+++ Records provided +++
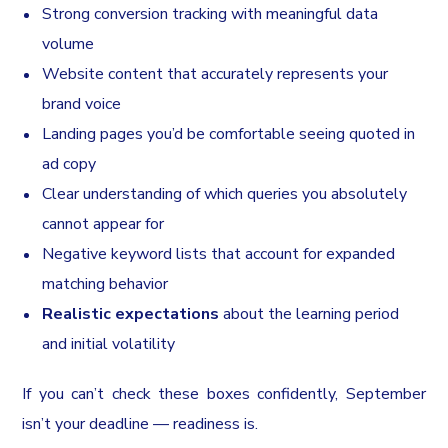
Strong conversion tracking with meaningful data
volume
Website content that accurately represents your
brand voice
Landing pages you’d be comfortable seeing quoted in
ad copy
Clear understanding of which queries you absolutely
cannot appear for
Negative keyword lists that account for expanded
matching behavior
Realistic expectations
about the learning period
and initial volatility
If you can’t check these boxes confidently, September
isn’t your deadline — readiness is.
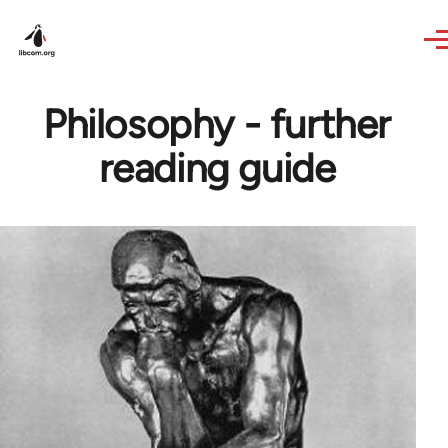
Skip to main content
Philosophy - further
reading guide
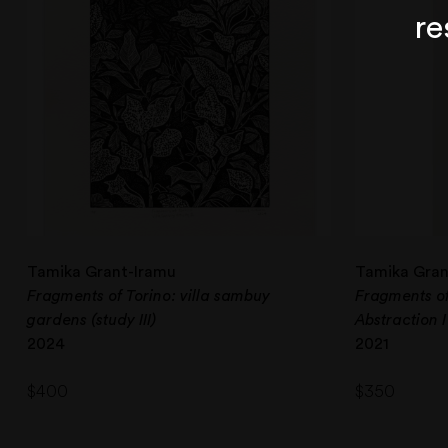
re
Tamika Grant-Iramu
Tamika Gran
Fragments of Torino: villa sambuy
Fragments o
gardens (study III)
Abstraction I
2024
2021
$
400
$
350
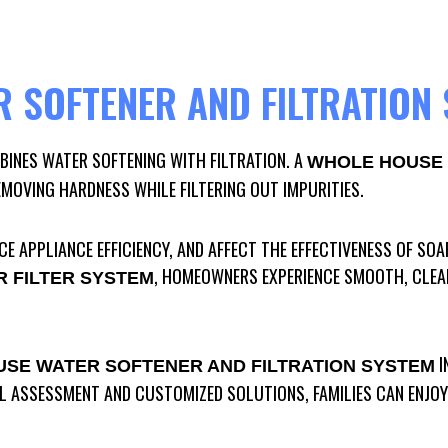
 SOFTENER AND FILTRATION
INES WATER SOFTENING WITH FILTRATION. A
WHOLE HOUSE 
EMOVING HARDNESS WHILE FILTERING OUT IMPURITIES.
E APPLIANCE EFFICIENCY, AND AFFECT THE EFFECTIVENESS OF SOA
, HOMEOWNERS EXPERIENCE SMOOTH, CLEAN 
 FILTER SYSTEM
I
SE WATER SOFTENER AND FILTRATION SYSTEM
 ASSESSMENT AND CUSTOMIZED SOLUTIONS, FAMILIES CAN ENJOY 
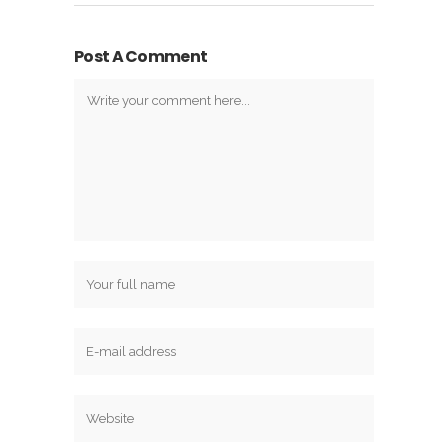
Post A Comment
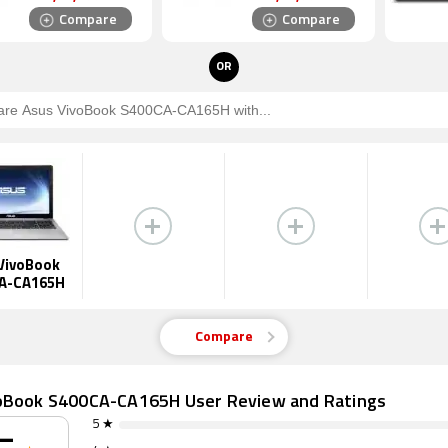
Compare
Compare
OR
VivoBook
A-CA165H
Compare
oBook S400CA-CA165H User Review and Ratings
5 ★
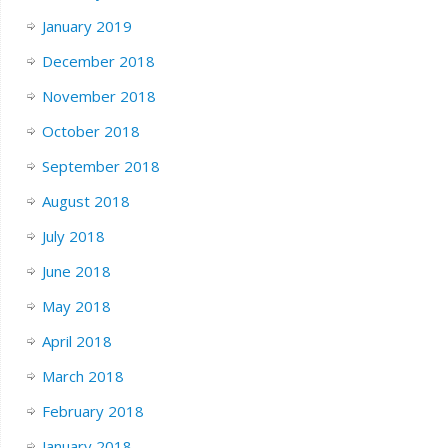
January 2019
December 2018
November 2018
October 2018
September 2018
August 2018
July 2018
June 2018
May 2018
April 2018
March 2018
February 2018
January 2018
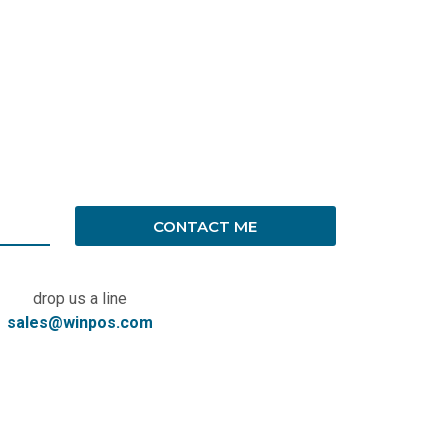
CONTACT ME
drop us a line
sales@winpos.com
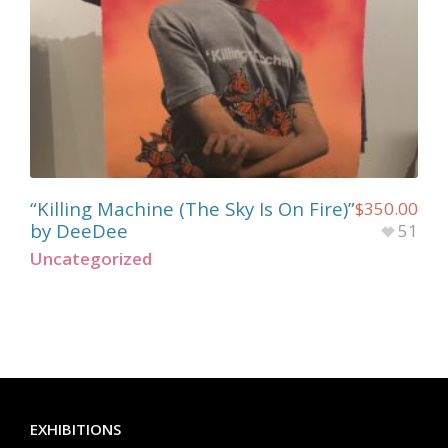
“Killing Machine (The Sky Is On Fire)”
$
350.00
by DeeDee
51
Uncategorized
EXHIBITIONS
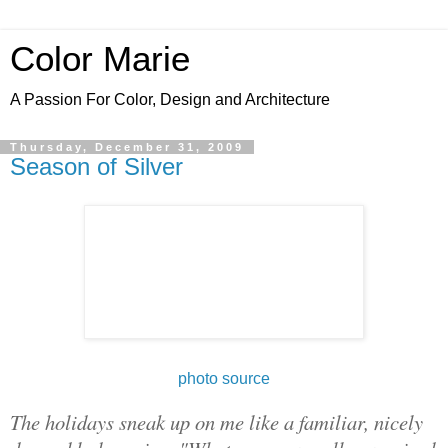
Color Marie
A Passion For Color, Design and Architecture
Thursday, December 31, 2009
Season of Silver
photo source
The holidays sneak up on me like a familiar, nicely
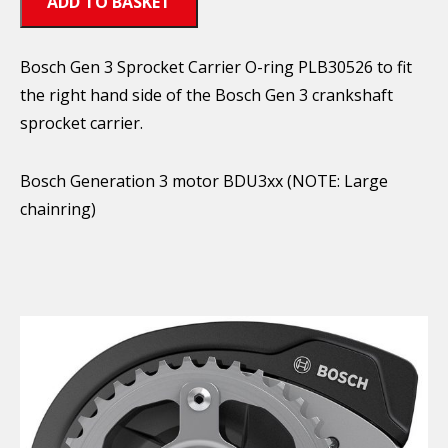
ADD TO BASKET
Bosch Gen 3 Sprocket Carrier O-ring PLB30526 to fit
the right hand side of the Bosch Gen 3 crankshaft
sprocket carrier.
Bosch Generation 3 motor BDU3xx (NOTE: Large
chainring)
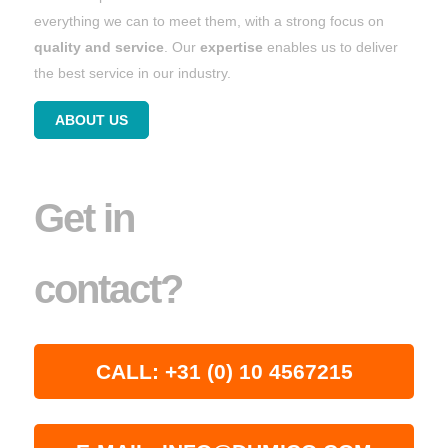
everything we can to meet them, with a strong focus on
quality and service
. Our
expertise
enables us to deliver
the best service in our industry.
ABOUT US
Get in
contact?
CALL: +31 (0) 10 4567215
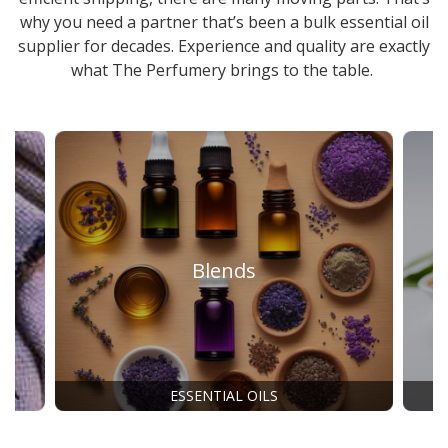
why you need a partner that’s been a
bulk essential oil
supplier
for decades. Experience and quality are exactly
what The Perfumery brings to the table.
Blends
ESSENTIAL OILS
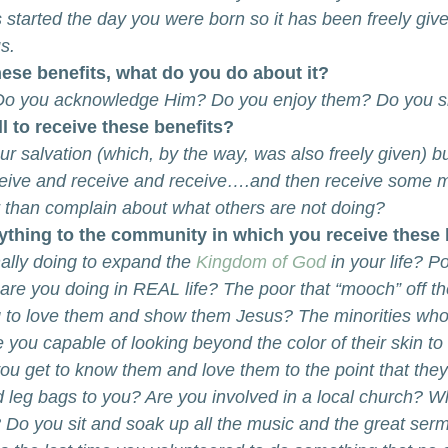
tarted the day you were born so it has been freely giv
s.
hese benefits, what do you do about it?
Do you acknowledge Him? Do you enjoy them? Do you 
ll to receive these benefits?
ur salvation (which, by the way, was also freely given) b
ceive and receive and receive….and then receive some 
r than complain about what others are not doing?
nything to the community in which you receive these 
lly doing to expand the 
Kingdom of God
 in your life? P
re you doing in REAL life? The poor that “mooch” off t
g to love them and show them Jesus? The minorities who
e you capable of looking beyond the color of their skin to
ou get to know them and love them to the point that th
 leg bags to you? Are you involved in a local church? W
? Do you sit and soak up all the music and the great ser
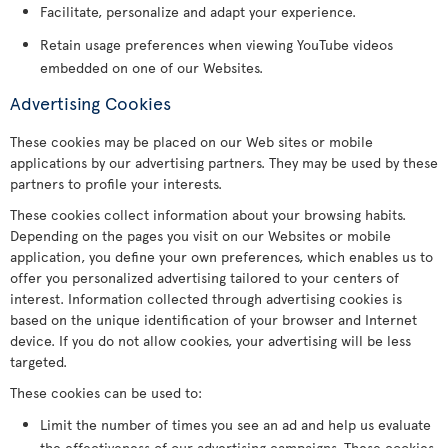
Facilitate, personalize and adapt your experience.
Retain usage preferences when viewing YouTube videos
embedded on one of our Websites.
Advertising Cookies
These cookies may be placed on our Web sites or mobile
applications by our advertising partners. They may be used by these
partners to profile your interests.
These cookies collect information about your browsing habits.
Depending on the pages you visit on our Websites or mobile
application, you define your own preferences, which enables us to
offer you personalized advertising tailored to your centers of
interest. Information collected through advertising cookies is
based on the unique identification of your browser and Internet
device. If you do not allow cookies, your advertising will be less
targeted.
These cookies can be used to:
Limit the number of times you see an ad and help us evaluate
the effectiveness of our advertising campaigns. These cookies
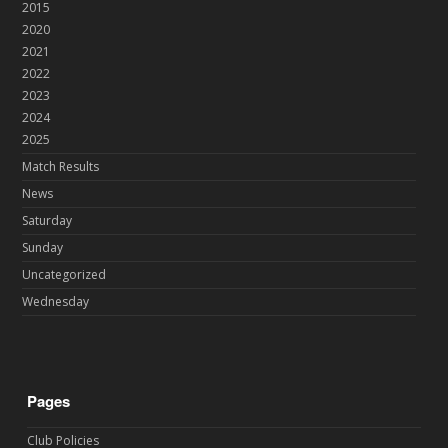
2015
2020
2021
2022
2023
2024
2025
Match Results
News
Saturday
Sunday
Uncategorized
Wednesday
Pages
Club Policies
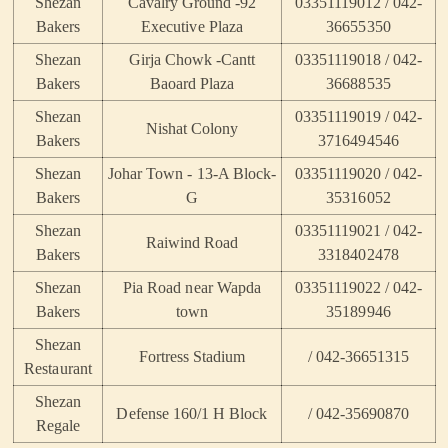
Shezan
Cavalry Ground -92
03351119012 / 042-
Bakers
Executive Plaza
36655350
Shezan
Girja Chowk -Cantt
03351119018 / 042-
Bakers
Baoard Plaza
36688535
Shezan
03351119019 / 042-
Nishat Colony
Bakers
3716494546
Shezan
Johar Town - 13-A Block-
03351119020 / 042-
Bakers
G
35316052
Shezan
03351119021 / 042-
Raiwind Road
Bakers
3318402478
Shezan
Pia Road near Wapda
03351119022 / 042-
Bakers
town
35189946
Shezan
Fortress Stadium
/ 042-36651315
Restaurant
Shezan
Defense 160/1 H Block
/ 042-35690870
Regale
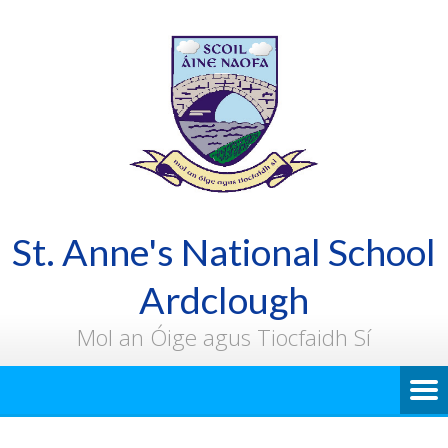
St. Anne's National School
Ardclough
Mol an Óige agus Tiocfaidh Sí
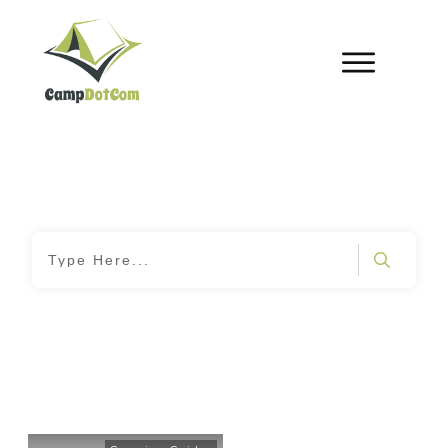
Home
|
Tag: Campsite Organization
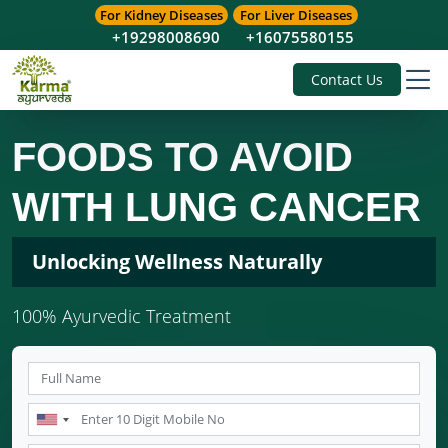
For Kidney Diseases
For Liver Diseases
+19298008690
+16075580155
Contact Us
FOODS TO AVOID
WITH LUNG CANCER
Unlocking Wellness Naturally
100% Ayurvedic Treatment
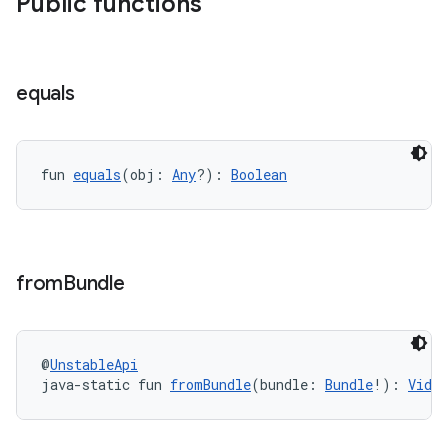
Public functions
equals
fun 
equals
(obj: 
Any
?): 
Boolean
der
es.adid
from
Bundle
es.adselection
es.appsetid
ces.common
@
UnstableApi
ces.customaudience
java-static fun 
fromBundle
(bundle: 
Bundle
!): 
Video
s.java.adid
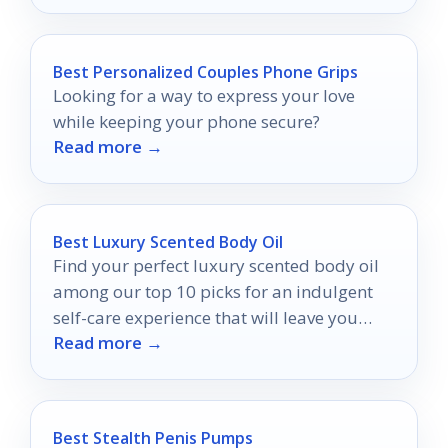
Best Personalized Couples Phone Grips
Looking for a way to express your love
while keeping your phone secure?
Read more →
Best Luxury Scented Body Oil
Find your perfect luxury scented body oil
among our top 10 picks for an indulgent
self-care experience that will leave you
Read more →
wanting more.
Best Stealth Penis Pumps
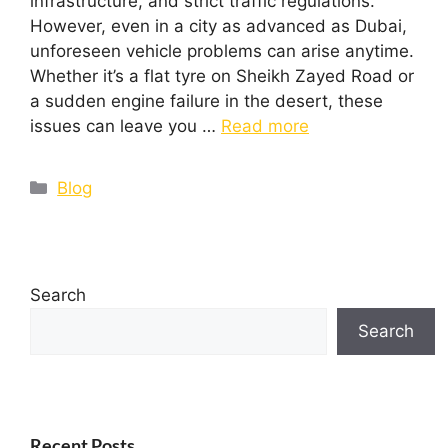
infrastructure, and strict traffic regulations.
However, even in a city as advanced as Dubai,
unforeseen vehicle problems can arise anytime.
Whether it’s a flat tyre on Sheikh Zayed Road or
a sudden engine failure in the desert, these
issues can leave you …
Read more
Blog
Search
Search
Recent Posts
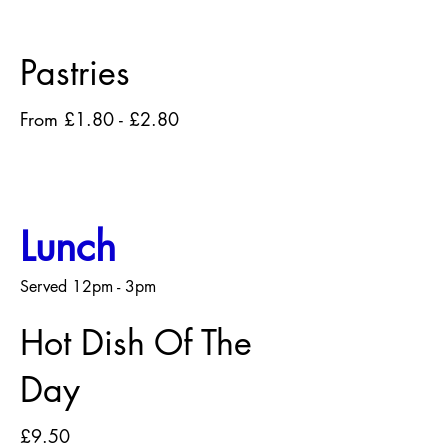
Pastries
From £1.80 - £2.80
Lunch
Served 12pm - 3pm
Hot Dish Of The
Day
£9.50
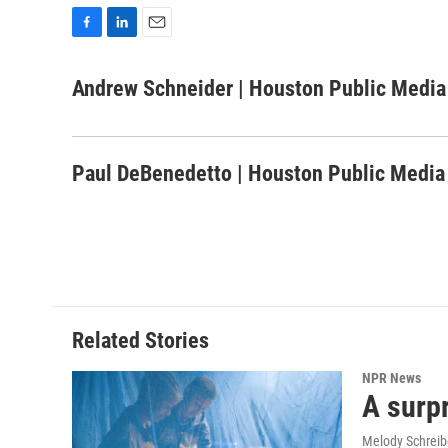
F
L
E
a
i
m
c
n
a
Andrew Schneider | Houston Public Media
e
k
i
b
e
l
o
d
o
I
Paul DeBenedetto | Houston Public Media
k
n
Related Stories
NPR News
A surpr
Melody Schreib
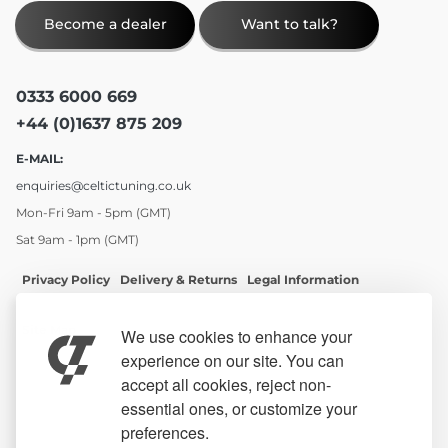
Become a dealer
Want to talk?
0333 6000 669
+44 (0)1637 875 209
E-MAIL:
enquiries@celtictuning.co.uk
Mon-Fri 9am - 5pm (GMT)
Sat 9am - 1pm (GMT)
Privacy Policy
Delivery & Returns
Legal Information
Site Map
We use cookies to enhance your
experience on our site. You can
accept all cookies, reject non-
essential ones, or customize your
preferences.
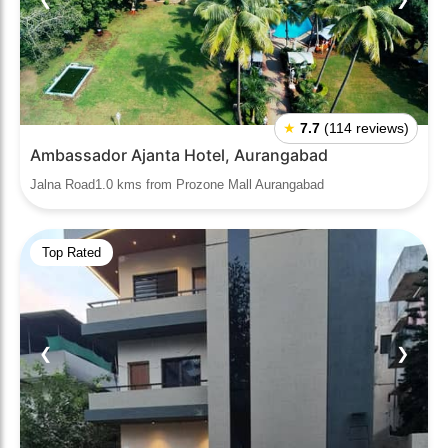
★
7.7
(114 reviews)
Ambassador Ajanta Hotel, Aurangabad
Jalna Road1.0 kms from Prozone Mall Aurangabad
Top Rated
❮
❯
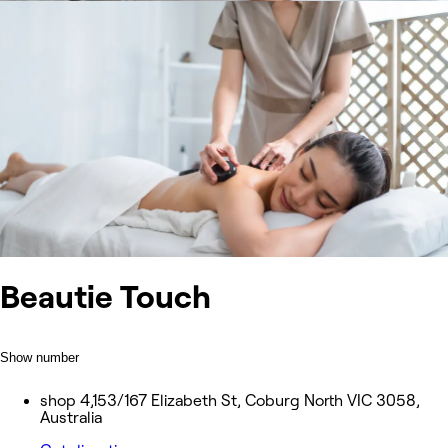
Beautie Touch
Show number
shop 4,153/167 Elizabeth St, Coburg North VIC 3058,
Australia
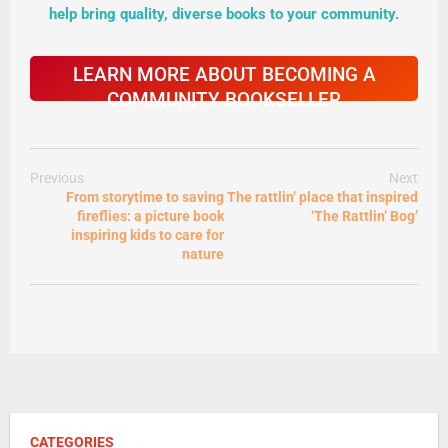
help bring quality, diverse books to your community.
LEARN MORE ABOUT BECOMING A
COMMUNITY BOOKSELLER
Previous
Next
From storytime to saving
The rattlin’ place that inspired
fireflies: a picture book
‘The Rattlin’ Bog’
inspiring kids to care for
nature
CATEGORIES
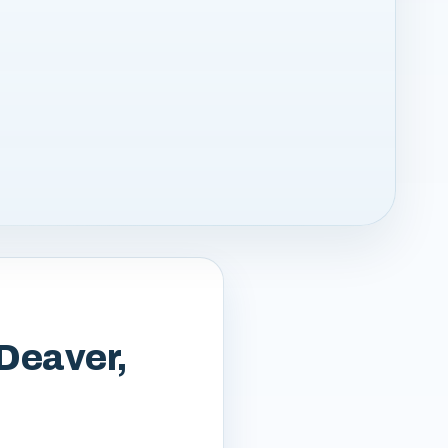
 Deaver,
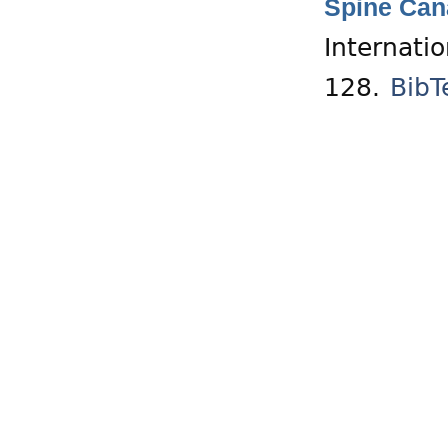
Spine Cana
Internati
128.
BibT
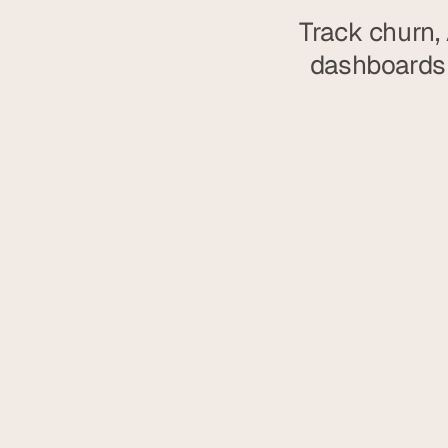
Track churn, 
dashboards 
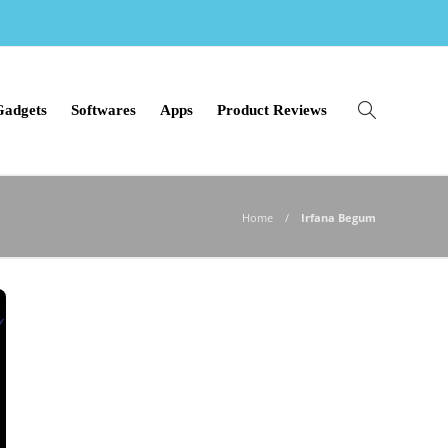
Gadgets
Softwares
Apps
Product Reviews
Home
Irfana Begum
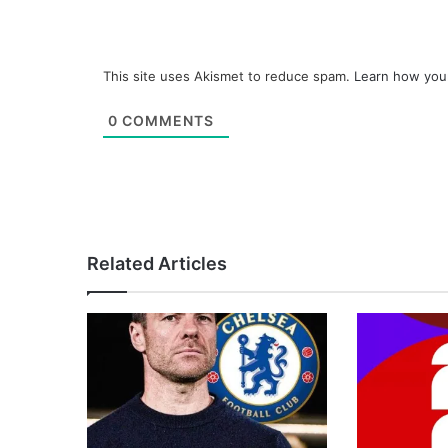
This site uses Akismet to reduce spam.
Learn how you
0
COMMENTS
Related Articles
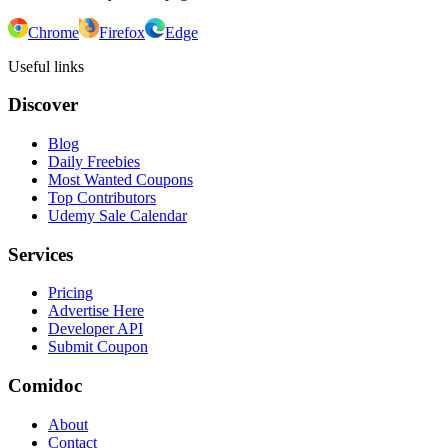
Chrome
Firefox
Edge
Useful links
Discover
Blog
Daily Freebies
Most Wanted Coupons
Top Contributors
Udemy Sale Calendar
Services
Pricing
Advertise Here
Developer API
Submit Coupon
Comidoc
About
Contact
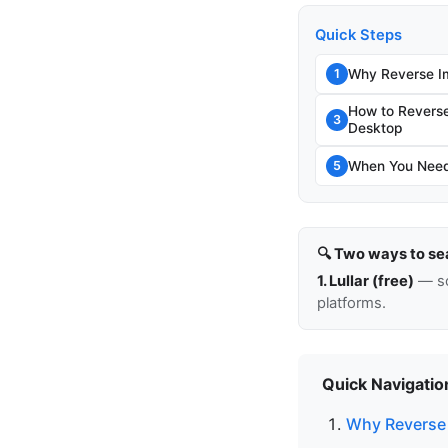
Quick Steps
Why Reverse I
1
How to Revers
3
Desktop
When You Need 
5
🔍 Two ways to se
1. Lullar (free)
— so
platforms.
Quick Navigatio
Why Reverse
+++
_What you will do_
Copy only what runs above from the line containing "SE WATER SOFTENER AND FILTRATION SYSTEM" through the line containing "January 2018", exactly. Leave out the pictures.

_Answer_
SE WATER SOFTENER AND FILTRATION SYSTEM
 ASSESSMENT AND CUSTOMIZED SOLUTIONS, FAMILIES CAN ENJOY 
Post A Comment
Compare
Compare
OR
VivoBook
A-CA165H
Compare
oBook S400CA-CA165H User Review and Ratings
5 ★
January 2019
December 2018
November 2018
October 2018
September 2018
August 2018
July 2018
June 2018
May 2018
April 2018
March 2018
February 2018
January 2018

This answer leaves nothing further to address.